Sixty-seven-year-old Ellen-Johnson SirLeaf was sworn in as Liberia’s new president, in her second attempt, on Jan. 16. She first ran for president in 1996, when she ran against Charles Taylor, who ended up taking 75 percent of the vote to her 10 percent, out of a field of 14 candidates. SirLeaf came back in 1997 and contested the results. Now, political disarray continues and by the looks of it, she’s in for a fight—not only regarding the election results, but the presidency in general.
The Republic of Liberia, the first free country in Africa, gained its freedom in 1847 and is known to mimic America, with their flag very similar to the American flag, except there is one big white star, in the left hand corner, meaning freedom. However, freedom is not free and for the last decade and a half, Liberia has been in a political war. However, a 15,000 U.N. Peacekeeping force—possibly the largest peacekeeping force in the world—has restored security to the country and disarmed and demobilized at least 100,000 fighters. More than half of the population were war refuges and are trying to start over in the war-torn country. SirLeaf, it seems, has her work cut out for her, with not much support from the opposing team.
SirLeaf is not the only woman president in the world, but many countries, including Germany, are starting to take after her lead in emulating the role of the woman in the highest office.
SirLeaf has had a colorful political history, including Africa’s first female Finance Minister in the seventies. Her other positions of power were that of Vice-President of Citibank, Senior Advisor for World Bank, Vice President Africa Regional Office of Citibank in Nairobi, Director of UN Development Programme Regional Bureau for Africa and now as the top executive—the President of Liberia.
Influential women, who took office before SirLeaf, comprised that of the first woman president in the world—Maria Estela (Isabel) Martinez de Peron. She took over the presidency of Argentina; with the death of her husband Juan Domingo Peron. She served from 1976-1978 and was also the first woman president to be ousted in a military coup. Since then, twenty-nine women have become president, however, we have a long way to go, as America is still electing men as presidents and will, unless women step forward and voice their opinion, just as Liberia did when they elected SirLeaf as president.
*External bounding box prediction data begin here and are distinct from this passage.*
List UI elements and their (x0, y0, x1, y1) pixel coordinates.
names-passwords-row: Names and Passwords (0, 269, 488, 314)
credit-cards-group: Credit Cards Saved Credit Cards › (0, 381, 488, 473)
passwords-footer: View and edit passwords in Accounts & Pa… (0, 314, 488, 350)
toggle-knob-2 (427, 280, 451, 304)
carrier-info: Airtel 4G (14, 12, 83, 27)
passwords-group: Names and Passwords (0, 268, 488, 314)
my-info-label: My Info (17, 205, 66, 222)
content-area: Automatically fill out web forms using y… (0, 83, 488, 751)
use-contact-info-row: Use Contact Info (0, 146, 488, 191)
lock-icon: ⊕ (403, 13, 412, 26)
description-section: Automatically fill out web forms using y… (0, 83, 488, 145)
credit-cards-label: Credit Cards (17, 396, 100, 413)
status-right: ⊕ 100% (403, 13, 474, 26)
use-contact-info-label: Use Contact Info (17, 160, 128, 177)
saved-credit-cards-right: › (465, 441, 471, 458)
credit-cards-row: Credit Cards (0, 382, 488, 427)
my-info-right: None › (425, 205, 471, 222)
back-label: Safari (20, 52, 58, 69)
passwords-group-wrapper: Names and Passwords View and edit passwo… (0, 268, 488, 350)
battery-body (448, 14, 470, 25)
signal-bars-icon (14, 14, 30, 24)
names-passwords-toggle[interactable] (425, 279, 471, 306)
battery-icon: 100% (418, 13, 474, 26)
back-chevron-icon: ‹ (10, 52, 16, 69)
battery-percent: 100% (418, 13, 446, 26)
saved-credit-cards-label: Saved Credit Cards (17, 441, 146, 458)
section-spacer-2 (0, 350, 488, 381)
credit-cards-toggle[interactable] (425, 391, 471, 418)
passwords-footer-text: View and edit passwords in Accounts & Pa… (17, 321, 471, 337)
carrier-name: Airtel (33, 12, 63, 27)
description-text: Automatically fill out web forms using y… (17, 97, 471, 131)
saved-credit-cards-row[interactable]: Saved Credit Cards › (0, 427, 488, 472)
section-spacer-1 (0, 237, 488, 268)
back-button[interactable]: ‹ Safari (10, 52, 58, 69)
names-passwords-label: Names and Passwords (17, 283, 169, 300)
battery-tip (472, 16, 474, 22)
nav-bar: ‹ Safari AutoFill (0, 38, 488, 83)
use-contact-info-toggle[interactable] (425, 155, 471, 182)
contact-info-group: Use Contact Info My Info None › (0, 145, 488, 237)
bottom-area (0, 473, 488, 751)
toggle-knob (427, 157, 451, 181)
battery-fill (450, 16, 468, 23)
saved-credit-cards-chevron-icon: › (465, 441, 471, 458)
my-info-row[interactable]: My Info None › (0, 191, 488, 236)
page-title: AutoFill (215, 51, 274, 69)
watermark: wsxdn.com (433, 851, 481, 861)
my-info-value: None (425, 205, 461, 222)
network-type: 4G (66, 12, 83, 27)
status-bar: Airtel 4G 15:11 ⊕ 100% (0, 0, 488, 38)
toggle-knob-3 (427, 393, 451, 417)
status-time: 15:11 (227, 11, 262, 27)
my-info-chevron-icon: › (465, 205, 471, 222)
Women in power have increased steadily, as they are gaining ground and showing just what they can contribute to society. Nevertheless, the fight for equality has been a long journey.
The Women’s Suffrage Movement, which began in the 1840’s, in upstate New York and led by Elizabeth Cady Stanton, Susan B. Anthony, Matilda Joslyn Gage and Lucy Stone, initiated a vast change in equality rights for women. In 1848, the Declaration of Sentiments, convened with Stanton and her good friend, Lucretia Mott brought up the Declaration of Independence, when speaking about women’s rights. Included in the declaration were facts about men’s tyranny over women. “The history of mankind is a history of repeated injuries and usurpations, on the part of man toward woman, having in direct object the establishment of an absolute tyranny over her.” She then continued to state several facts in regards to women’s rights or the lack thereof. Over two days of discussion, the Declaration of Sentiments and 12 other resolutions passed unanimously and the start to equality among the sexes was ignited. Still, it would be nearly 50 years later, in the late 1800’s that women were afforded rights concerning property, employment and education, divorce and child custody laws and social freedoms. In the early 1900’s, women gained significant ground in equality when a successful push for the vote was made through a number of groups, such as temperance groups, coalition of suffragists, political-reform groups and women’s organizations.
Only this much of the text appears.